Imagine stuffing a planet in your pocket, what you would


find about time or the time you didn’t have a pocket;
also, the vast empty of what we can’t keep in mind

like this morning’s snow, as if it could reflect a sense


of space, lost time, or anything except what’s cobbled
from what happens in fraught moments, like the time

you stole cereal for Emmy from the Benson General Store,
which was also a kind of empty but not what gets
described with equations as space dimensions.

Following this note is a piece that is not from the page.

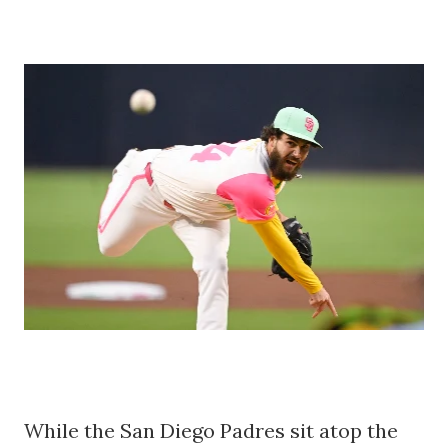
While the San Diego Padres sit atop the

I read a book once that said human history could be told


as a sequence of invented drinks: beer, wine, whiskey, tea,
coffee, and Coke—Coke being the greatest deviation

from nature, but you can’t tell where to draw the line
between natural or what’s made up, like the quark nobody’s
seen with a naked eye or how theft could make sense.

Beer was discovered when barley was left in a vat


catching water, somebody tasting it with that empty-pocket
feeling like a mother in a row of Benson General cereal.

Who can put it all together—the sympathetic, the synthetic,


the analytic, and the peculiar way things evolve in time
and space, the links between drinks, as beer to Coke.

You probably read books, too, and, like me, doubt that
a single morality exists. You know space does, but you’re
not sure where, in the end, it empties, which is what you feel

when you’re off in a winter snow by yourself and you think


you know snow, common as your coat pocket—then it melts
and you realize you’re not sure you know anything at all.